▶ _Dataset excerpts_:
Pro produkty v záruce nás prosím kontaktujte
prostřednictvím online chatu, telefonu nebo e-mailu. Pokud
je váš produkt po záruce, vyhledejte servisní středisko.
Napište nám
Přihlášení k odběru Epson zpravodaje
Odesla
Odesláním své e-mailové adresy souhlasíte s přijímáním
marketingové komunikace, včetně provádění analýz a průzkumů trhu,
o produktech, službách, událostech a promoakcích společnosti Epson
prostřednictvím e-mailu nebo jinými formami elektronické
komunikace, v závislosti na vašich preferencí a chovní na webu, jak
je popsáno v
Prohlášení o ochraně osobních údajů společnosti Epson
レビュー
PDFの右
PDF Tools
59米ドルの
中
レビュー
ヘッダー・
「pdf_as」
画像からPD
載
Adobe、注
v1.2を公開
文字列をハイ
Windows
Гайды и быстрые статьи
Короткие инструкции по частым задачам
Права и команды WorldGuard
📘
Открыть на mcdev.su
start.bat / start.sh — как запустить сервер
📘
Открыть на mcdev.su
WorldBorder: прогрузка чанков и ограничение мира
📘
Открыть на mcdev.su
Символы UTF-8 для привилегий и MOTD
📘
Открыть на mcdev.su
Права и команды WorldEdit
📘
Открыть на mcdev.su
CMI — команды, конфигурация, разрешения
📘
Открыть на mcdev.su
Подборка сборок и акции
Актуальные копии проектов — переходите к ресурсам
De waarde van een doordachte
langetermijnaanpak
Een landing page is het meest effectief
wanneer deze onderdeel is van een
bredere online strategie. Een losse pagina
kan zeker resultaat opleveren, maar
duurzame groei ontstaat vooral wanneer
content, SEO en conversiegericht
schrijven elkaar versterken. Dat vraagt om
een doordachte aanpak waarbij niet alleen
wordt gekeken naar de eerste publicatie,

▶ _What to do_:
From the first line to the last, repeat the records exactly.

▶ _Exercise response_:
Pro produkty v záruce nás prosím kontaktujte
prostřednictvím online chatu, telefonu nebo e-mailu. Pokud
je váš produkt po záruce, vyhledejte servisní středisko.
Napište nám
Přihlášení k odběru Epson zpravodaje
Odesla
Odesláním své e-mailové adresy souhlasíte s přijímáním
marketingové komunikace, včetně provádění analýz a průzkumů trhu,
o produktech, službách, událostech a promoakcích společnosti Epson
prostřednictvím e-mailu nebo jinými formami elektronické
komunikace, v závislosti na vašich preferencí a chovní na webu, jak
je popsáno v
Prohlášení o ochraně osobních údajů společnosti Epson
レビュー
PDFの右
PDF Tools
59米ドルの
中
レビュー
ヘッダー・
「pdf_as」
画像からPD
載
Adobe、注
v1.2を公開
文字列をハイ
Windows
Гайды и быстрые статьи
Короткие инструкции по частым задачам
Права и команды WorldGuard
📘
Открыть на mcdev.su
start.bat / start.sh — как запустить сервер
📘
Открыть на mcdev.su
WorldBorder: прогрузка чанков и ограничение мира
📘
Открыть на mcdev.su
Символы UTF-8 для привилегий и MOTD
📘
Открыть на mcdev.su
Права и команды WorldEdit
📘
Открыть на mcdev.su
CMI — команды, конфигурация, разрешения
📘
Открыть на mcdev.su
Подборка сборок и акции
Актуальные копии проектов — переходите к ресурсам
De waarde van een doordachte
langetermijnaanpak
Een landing page is het meest effectief
wanneer deze onderdeel is van een
bredere online strategie. Een losse pagina
kan zeker resultaat opleveren, maar
duurzame groei ontstaat vooral wanneer
content, SEO en conversiegericht
schrijven elkaar versterken. Dat vraagt om
een doordachte aanpak waarbij niet alleen
wordt gekeken naar de eerste publicatie,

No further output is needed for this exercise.